“World's Most Complete Neighborpedia”
Explore:   What's happening in your neck of the woods?

Brian Brady- America's VA Home Loan Broker

VA Home Loans in San Diego: Residual Income Analysis

Underwriters look at three things:

READ: The Three C's Of Underwriting Approvals

Credit Reputation

  • Credit Score
  • Foreclosures, bankruptcies, liens and/or judgments
  • Mortgage delinquencies
  • Credit delinquencies, repossessions, collections, or charge-offs
  • Credit accounts: type, age, limits, usage and status of revolving accounts
  • Borrower's request for new credit in last 12 months

There is not a minimum credit score requirement, for VA Home Loans but a two-year good payment history is required. A late payment on a credit card shouldn't hurt you but a pattern of late payments, in the past 24 months, might.

Capacity

  • Debt ratios: Qualifying monthly housing expense-to-income ratio or monthly debt payment-to-income ratio
  • Salaried versus self-employed borrower
  • Cash reserves
  • Number of borrowers
  • Loan Characteristics:
    • Product: a 15 or 30 year fixed rate, , an adjustable rate mortgages,
    • Purpose of Loan: purchase or refinance (cash-out or no cash-out)

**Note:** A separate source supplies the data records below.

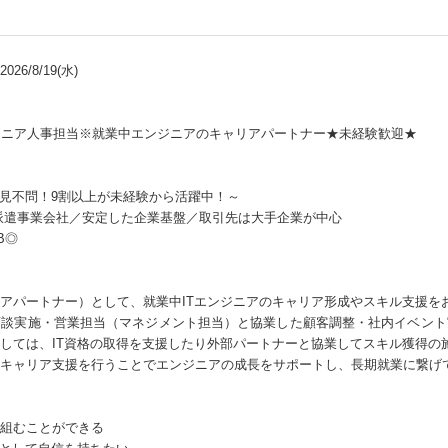
26/8/19(水)
ジニア人事担当※就業中エンジニアのキャリアパートナー★未経験歓迎★
知見不問！9割以上が未経験から活躍中！～
ア派遣事業会社／安定した企業基盤／取引先は大手企業が中心
B◎
アパートナー）として、就業中ITエンジニアのキャリア形成やスキル支援を
面談実施・営業担当（マネジメント担当）と協業した顧客調整・社内イベント
しては、IT資格の取得を支援したり外部パートナーと協業してスキル獲得の
キャリア支援を行うことでエンジニアの成長をサポートし、長期就業に繋げ
組むことができる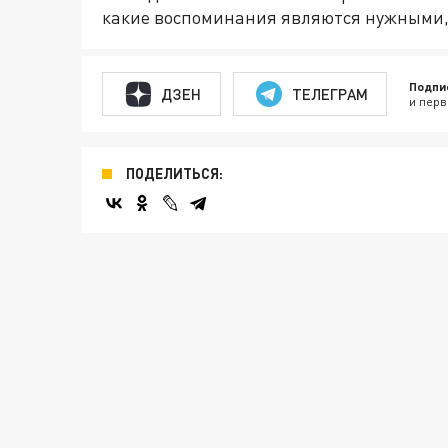
какие воспоминания являются нужными, 
Подпи
ДЗЕН
ТЕЛЕГРАМ
и перв
ПОДЕЛИТЬСЯ: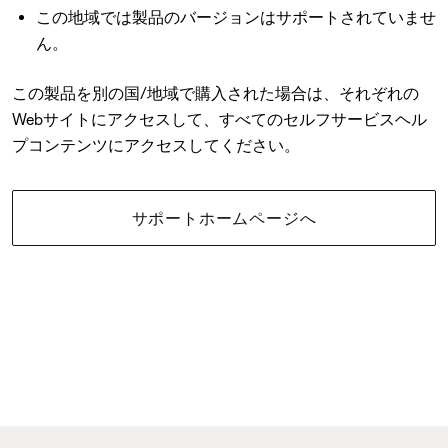
この地域では製品のバージョンはサポートされていませ
ん。
この製品を別の国/地域で購入された場合は、それぞれの
Webサイトにアクセスして、すべてのセルフサービスヘル
プコンテンツにアクセスしてください。
サポートホームページへ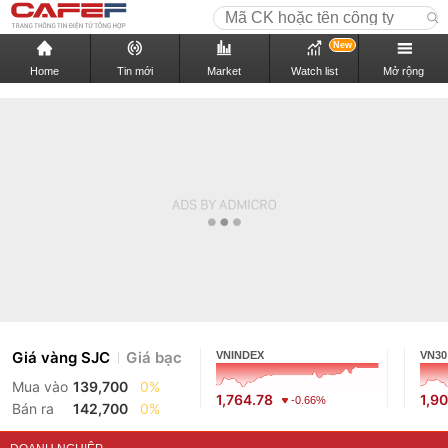
New
Home
Tin mới
Market
Watch list
Mở rộng
Giá vàng SJC
Giá bạc
VNINDEX
VN30
Mua vào
139,700
0%
1,764.78
1,9
-0.66%
Bán ra
142,700
0%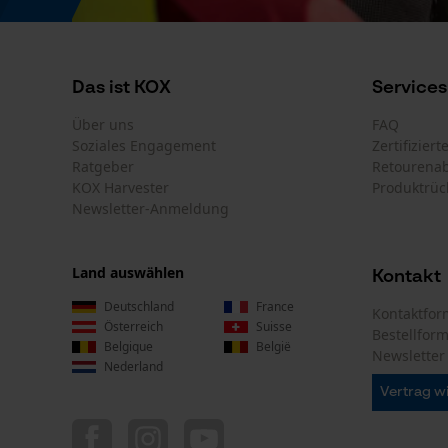
Das ist KOX
Services
Über uns
FAQ
Soziales Engagement
Zertifizier
Ratgeber
Retourena
KOX Harvester
Produktrüc
Newsletter-Anmeldung
Land auswählen
Kontakt
Deutschland
France
Kontaktfor
Österreich
Suisse
Bestellfor
Belgique
België
Newsletter
Nederland
Vertrag w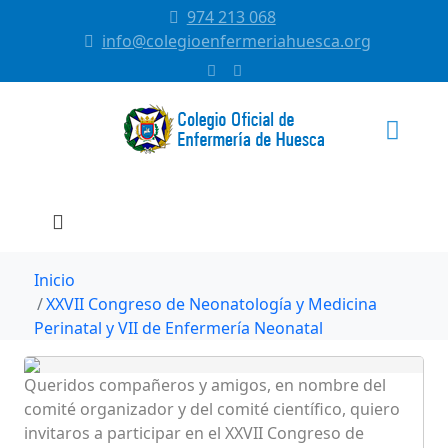
974 213 068
info@colegioenfermeriahuesca.org
Inicio
XXVII Congreso de Neonatología y Medicina
Perinatal y VII de Enfermería Neonatal
Queridos compañeros y amigos, en nombre del
comité organizador y del comité científico, quiero
invitaros a participar en el XXVII Congreso de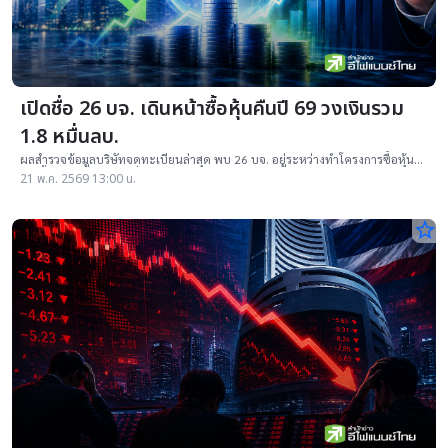
เปิดชื่อ 26 บจ. เดินหน้าซื้อหุ้นคืนปี 69 วงเงินรวม
1.8 หมื่นลบ.
ผลสำรวจข้อมูลบริษัทจดทะเบียนล่าสุด พบ 26 บจ. อยู่ระหว่างทำโครงการซื้อหุ้น
คืน ตั้งงบรวมกัน 1.8 หมื่นล้านบาท ส่วนใหญ่เป็นหุ้นในกระดาน SET
21 พ.ค. 2569 13:00 น.
star_border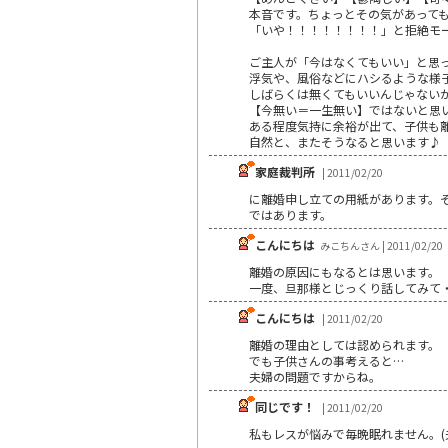
本音です。ちょっとその気があって
「いや！！！！！！！！」と拒絶モ
ご主人が「今はなくてもいい」と思
浮気や、風俗などにハシるような様
しばらくは無くてもいいんじゃない
【今無い＝一生無い】ではないと思
ある程度気持に余裕が出て、子供も
自然と、またそうなると思います♪
家庭裁判所
| 2011/02/20
に離婚申し立ての用紙があります。
ではあります。
こんにちは
みこちんさん | 2011/02/20
離婚の原因にもなるとは思います。
一度、旦那様とじっくり話してみて
こんにちは
| 2011/02/20
離婚の理由としては認められます。
でも子供さんの事考えると…
夫婦の問題ですからね。
同じです！
| 2011/02/20
私もレスが悩みで毎晩眠れません。(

The VA also uses residual income analysis for determining "capacity". From the VA website:

The primary method of evaluating a veteran's income is the residual income method. Under this method, the underwriter determines that a veteran has sufficient income to cover day-to-day living expenses after paying housing expenses, taxes, and other debts such as car payments and credit card payments.

For example, if an 0-2 (with three years service) were receiving a base pay of $3484, a BAH of $2000 and BAS of $300, her total monthly income would be $5784. We would deduct her taxes (on the base pay), of about $800. She's single, without dependents so there are no childcare expenses. This gives her contributory income of $5084. If she had $1200 in monthly expenses (credit cards, car loans, etc), her contributory income is reduced to $3884. The VA requires a residual income of $491. In order to "trump" the debt-to-income ratio analysis, we would need residual income of 120% of that, or about $600; this would allow for a maximum housing expense of $3,200.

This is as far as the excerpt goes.